What are the benefits of declarative agents?
Declarative agents can help organizations extend Copilot in a focused and governed way without creating unnecessary technical complexity.
They create a more focused Copilot experience.
Instead of asking users to figure out how to prompt a general assistant for every situation, a declarative agent gives them a specific place to start. The agent can be designed around a business function, department, process, or audience.
They reduce the need for custom AI infrastructure.
Organizations do not need to build an entire AI application from the ground up for every use case. Declarative agents allow teams to define instructions, knowledge, and actions within the Microsoft 365 Copilot ecosystem.
They support consistency.
When employees ask similar questions, the agent can guide them toward the same approved sources and instructions. That helps reduce fragmented answers and informal workarounds.
They can inherit Microsoft 365 governance patterns.
Declarative agents can work within existing Microsoft 365 identity, permissions, compliance, and security structures. That matters because many enterprise AI use cases depend on sensitive internal content.
They can evolve as Copilot evolves.
Because declarative agents are built within the Copilot ecosystem, organizations can take advantage of ongoing improvements in Microsoft’s AI capabilities without rebuilding the entire experience from scratch.
Security and governance still matter
Declarative agents can benefit from Microsoft 365’s existing security and compliance model, but that does not mean governance can be treated as an afterthought. Any agent that accesses business content or takes action across systems needs clear ownership, testing, monitoring, and guardrails.
Teams should define what content the agent can use, who can access it, what actions it can take, how outputs should be reviewed, and how issues should be escalated. They should also consider risks such as oversharing, outdated source material, unsafe outputs, and user overreliance.

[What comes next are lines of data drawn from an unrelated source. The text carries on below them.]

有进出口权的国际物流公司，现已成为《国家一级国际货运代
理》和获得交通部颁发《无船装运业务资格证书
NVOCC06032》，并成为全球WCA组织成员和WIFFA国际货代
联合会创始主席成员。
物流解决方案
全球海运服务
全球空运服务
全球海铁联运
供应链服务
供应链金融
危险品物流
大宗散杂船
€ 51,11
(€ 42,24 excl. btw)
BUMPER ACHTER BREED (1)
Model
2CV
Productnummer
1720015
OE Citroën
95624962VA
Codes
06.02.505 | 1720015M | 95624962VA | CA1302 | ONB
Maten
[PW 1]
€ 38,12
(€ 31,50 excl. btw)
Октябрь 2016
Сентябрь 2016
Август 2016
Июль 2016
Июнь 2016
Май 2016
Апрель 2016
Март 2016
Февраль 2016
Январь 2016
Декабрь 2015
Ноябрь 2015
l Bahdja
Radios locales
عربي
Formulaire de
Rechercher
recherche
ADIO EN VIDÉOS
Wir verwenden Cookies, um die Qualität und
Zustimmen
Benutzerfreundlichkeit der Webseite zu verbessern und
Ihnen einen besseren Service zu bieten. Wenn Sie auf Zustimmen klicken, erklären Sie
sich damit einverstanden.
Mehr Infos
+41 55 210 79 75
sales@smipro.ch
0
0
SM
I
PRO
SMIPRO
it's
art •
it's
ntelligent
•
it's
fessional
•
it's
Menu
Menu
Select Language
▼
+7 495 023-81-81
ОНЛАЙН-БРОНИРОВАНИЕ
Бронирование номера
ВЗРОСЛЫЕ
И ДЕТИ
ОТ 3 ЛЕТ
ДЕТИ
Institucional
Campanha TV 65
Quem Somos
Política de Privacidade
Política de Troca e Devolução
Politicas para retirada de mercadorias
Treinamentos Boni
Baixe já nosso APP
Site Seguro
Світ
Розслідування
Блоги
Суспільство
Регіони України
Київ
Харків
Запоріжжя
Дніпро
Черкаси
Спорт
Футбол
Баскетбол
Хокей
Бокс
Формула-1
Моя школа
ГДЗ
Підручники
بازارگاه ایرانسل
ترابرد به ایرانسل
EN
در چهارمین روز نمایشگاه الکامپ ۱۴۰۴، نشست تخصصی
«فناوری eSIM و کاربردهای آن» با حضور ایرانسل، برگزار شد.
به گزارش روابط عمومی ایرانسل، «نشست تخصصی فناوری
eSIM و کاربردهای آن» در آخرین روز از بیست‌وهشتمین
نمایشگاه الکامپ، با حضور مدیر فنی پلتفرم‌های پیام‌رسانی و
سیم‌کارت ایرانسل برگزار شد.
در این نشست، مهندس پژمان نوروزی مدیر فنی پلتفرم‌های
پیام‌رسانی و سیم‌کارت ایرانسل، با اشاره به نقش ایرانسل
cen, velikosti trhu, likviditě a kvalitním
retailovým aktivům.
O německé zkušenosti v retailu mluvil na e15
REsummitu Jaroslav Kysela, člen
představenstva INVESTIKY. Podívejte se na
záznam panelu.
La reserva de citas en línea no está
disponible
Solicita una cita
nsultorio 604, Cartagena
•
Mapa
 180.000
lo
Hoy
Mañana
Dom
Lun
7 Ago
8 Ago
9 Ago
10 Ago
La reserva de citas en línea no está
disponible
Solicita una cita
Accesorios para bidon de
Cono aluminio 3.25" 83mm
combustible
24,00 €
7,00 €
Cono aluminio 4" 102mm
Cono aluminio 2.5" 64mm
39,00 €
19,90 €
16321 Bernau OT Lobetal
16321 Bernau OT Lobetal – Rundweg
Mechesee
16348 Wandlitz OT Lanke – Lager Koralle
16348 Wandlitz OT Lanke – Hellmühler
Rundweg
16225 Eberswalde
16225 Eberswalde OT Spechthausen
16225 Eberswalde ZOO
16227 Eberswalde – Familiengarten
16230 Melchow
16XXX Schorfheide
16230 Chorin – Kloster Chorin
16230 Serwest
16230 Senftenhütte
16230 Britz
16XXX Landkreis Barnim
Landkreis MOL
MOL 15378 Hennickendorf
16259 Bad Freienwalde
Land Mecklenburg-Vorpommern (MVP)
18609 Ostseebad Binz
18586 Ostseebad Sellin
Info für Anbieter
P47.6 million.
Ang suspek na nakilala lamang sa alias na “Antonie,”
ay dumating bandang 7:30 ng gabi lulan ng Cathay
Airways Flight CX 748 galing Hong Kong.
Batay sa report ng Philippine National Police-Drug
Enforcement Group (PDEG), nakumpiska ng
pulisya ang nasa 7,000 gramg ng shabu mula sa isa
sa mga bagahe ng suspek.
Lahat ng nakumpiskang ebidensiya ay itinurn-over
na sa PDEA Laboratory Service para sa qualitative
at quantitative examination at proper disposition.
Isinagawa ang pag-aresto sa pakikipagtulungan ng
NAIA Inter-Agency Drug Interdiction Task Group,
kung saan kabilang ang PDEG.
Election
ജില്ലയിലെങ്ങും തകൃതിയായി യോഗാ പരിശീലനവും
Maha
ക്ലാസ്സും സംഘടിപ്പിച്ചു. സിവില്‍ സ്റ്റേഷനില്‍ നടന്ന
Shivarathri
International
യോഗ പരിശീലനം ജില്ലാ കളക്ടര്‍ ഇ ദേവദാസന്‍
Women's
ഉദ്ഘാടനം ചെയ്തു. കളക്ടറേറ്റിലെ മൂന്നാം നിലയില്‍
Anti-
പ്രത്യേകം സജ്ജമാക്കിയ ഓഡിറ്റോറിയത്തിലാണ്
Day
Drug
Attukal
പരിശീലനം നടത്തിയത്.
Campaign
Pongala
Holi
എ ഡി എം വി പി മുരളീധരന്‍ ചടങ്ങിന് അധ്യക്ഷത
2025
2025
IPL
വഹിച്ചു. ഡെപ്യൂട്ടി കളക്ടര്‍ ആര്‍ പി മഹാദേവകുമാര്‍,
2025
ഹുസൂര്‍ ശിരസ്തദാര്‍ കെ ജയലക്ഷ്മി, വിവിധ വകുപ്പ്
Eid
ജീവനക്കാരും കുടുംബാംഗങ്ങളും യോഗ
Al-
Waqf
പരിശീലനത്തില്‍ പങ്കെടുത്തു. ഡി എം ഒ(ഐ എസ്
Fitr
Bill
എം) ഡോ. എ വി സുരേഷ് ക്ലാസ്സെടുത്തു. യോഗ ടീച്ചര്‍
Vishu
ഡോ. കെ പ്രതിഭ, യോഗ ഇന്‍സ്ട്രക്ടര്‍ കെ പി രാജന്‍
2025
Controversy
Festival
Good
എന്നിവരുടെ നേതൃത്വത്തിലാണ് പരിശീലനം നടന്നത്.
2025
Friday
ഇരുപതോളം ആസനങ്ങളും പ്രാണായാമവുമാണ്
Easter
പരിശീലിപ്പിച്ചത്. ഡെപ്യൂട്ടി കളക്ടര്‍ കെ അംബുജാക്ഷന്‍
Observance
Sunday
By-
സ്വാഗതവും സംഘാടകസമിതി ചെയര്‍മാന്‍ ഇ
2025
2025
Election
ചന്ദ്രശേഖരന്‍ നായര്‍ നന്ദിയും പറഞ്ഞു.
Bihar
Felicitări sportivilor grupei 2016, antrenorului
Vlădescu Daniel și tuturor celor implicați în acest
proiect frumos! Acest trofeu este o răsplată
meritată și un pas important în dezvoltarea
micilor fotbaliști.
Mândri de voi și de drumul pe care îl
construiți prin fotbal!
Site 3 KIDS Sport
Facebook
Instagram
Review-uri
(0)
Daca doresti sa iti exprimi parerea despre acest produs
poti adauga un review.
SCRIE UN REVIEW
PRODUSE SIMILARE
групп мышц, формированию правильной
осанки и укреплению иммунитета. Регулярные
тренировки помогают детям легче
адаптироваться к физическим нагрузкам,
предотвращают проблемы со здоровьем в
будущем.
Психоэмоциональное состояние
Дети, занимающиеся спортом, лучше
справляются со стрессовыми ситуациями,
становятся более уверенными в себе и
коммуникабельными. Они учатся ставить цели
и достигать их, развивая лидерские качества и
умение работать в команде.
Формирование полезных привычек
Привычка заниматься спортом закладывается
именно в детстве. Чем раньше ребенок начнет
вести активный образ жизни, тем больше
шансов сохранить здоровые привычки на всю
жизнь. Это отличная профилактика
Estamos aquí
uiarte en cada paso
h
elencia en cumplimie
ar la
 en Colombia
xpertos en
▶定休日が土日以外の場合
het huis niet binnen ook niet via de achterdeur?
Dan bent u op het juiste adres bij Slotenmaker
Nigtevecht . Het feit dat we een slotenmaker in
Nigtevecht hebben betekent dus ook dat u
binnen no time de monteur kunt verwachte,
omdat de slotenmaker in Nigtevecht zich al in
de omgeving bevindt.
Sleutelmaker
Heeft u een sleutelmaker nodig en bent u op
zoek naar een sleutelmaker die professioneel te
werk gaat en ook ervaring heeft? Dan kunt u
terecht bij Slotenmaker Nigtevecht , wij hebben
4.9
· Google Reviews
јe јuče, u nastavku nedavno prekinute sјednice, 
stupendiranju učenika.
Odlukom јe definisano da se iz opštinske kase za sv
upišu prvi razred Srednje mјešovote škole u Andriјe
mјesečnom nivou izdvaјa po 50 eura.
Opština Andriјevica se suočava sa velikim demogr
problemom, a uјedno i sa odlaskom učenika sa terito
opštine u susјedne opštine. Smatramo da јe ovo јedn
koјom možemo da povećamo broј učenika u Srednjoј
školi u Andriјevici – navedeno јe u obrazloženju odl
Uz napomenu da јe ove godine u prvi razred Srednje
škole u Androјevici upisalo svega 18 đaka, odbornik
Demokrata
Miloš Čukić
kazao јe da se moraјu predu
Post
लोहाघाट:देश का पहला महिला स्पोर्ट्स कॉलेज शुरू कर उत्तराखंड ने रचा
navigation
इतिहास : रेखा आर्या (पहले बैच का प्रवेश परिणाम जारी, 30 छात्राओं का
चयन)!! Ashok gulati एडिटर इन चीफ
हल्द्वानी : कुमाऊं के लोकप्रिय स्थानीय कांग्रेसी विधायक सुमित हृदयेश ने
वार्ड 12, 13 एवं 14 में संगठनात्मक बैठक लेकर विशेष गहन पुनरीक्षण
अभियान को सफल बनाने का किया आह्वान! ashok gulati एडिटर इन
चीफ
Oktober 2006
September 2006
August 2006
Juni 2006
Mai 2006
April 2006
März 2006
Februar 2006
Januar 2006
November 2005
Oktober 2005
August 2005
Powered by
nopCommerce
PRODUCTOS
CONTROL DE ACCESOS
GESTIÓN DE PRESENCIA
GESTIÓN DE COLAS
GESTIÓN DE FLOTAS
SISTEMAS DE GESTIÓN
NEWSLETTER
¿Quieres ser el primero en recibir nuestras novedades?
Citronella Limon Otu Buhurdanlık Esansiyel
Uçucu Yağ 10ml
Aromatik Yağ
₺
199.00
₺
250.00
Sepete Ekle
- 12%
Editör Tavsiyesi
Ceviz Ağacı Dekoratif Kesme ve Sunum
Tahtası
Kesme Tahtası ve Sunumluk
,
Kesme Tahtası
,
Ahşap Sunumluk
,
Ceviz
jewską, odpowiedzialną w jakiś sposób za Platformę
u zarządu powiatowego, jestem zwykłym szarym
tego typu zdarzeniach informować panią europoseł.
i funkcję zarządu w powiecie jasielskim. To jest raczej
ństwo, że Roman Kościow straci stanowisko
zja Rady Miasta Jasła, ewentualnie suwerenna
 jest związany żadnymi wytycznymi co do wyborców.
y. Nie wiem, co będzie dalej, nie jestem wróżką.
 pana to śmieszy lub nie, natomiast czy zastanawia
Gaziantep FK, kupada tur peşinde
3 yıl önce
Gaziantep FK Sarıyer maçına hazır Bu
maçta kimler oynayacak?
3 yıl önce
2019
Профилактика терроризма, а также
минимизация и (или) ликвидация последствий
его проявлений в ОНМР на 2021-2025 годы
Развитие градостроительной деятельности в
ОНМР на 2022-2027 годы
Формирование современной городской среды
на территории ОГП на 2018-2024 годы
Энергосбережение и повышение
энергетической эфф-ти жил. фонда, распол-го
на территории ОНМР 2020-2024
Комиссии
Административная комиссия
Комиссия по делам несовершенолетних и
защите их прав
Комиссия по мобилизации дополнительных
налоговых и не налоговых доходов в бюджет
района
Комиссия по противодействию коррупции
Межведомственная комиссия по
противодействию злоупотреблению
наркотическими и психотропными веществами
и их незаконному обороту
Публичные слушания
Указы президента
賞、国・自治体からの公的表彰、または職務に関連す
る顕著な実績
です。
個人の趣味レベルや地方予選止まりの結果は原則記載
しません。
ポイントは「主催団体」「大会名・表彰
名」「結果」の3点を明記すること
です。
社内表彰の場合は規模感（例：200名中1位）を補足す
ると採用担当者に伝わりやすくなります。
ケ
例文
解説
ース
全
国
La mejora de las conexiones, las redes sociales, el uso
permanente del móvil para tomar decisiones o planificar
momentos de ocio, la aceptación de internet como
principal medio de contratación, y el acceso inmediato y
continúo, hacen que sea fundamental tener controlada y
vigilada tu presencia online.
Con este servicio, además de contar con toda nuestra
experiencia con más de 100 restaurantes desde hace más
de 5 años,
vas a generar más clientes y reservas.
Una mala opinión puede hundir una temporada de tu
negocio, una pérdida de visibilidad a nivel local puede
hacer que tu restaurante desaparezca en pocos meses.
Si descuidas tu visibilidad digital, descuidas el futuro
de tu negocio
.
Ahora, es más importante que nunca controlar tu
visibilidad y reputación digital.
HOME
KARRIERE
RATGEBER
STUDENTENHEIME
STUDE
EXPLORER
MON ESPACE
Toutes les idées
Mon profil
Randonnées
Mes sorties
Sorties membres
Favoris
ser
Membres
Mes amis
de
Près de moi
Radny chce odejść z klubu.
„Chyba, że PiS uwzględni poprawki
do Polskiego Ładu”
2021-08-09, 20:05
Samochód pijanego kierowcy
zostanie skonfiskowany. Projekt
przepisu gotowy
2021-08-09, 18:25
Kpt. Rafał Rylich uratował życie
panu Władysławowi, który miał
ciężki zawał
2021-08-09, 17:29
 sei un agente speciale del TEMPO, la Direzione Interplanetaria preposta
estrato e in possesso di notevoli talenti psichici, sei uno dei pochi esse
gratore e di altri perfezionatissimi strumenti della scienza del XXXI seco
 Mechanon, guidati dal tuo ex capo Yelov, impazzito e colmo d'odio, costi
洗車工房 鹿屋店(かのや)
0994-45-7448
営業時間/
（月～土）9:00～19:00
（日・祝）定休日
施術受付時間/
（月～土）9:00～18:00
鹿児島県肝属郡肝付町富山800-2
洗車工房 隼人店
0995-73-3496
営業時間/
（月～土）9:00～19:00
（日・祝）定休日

Even with Microsoft 365 controls in place, organizations still need a thoughtful approach to AI security and responsible use, especially when agents interact with sensitive business content or support decisions that affect employees, customers, or operations.
What about actions and integrations?
Some declarative agents only need to answer questions from approved knowledge sources. Others may need to take action or retrieve information from external systems.
That is where integration design becomes important. If an agent needs to check an order, create a ticket, update a record, or retrieve data from a line-of-business application, the agent experience is only as strong as the systems and APIs behind it.
When a declarative agent reaches beyond Microsoft 365, the underlying API strategy and implementation should be secure, reusable, and governed. Quick one-off connections may work in a demo, but production agents need authentication, permissions, logging, error handling, lifecycle management, and a clear understanding of which system owns which data.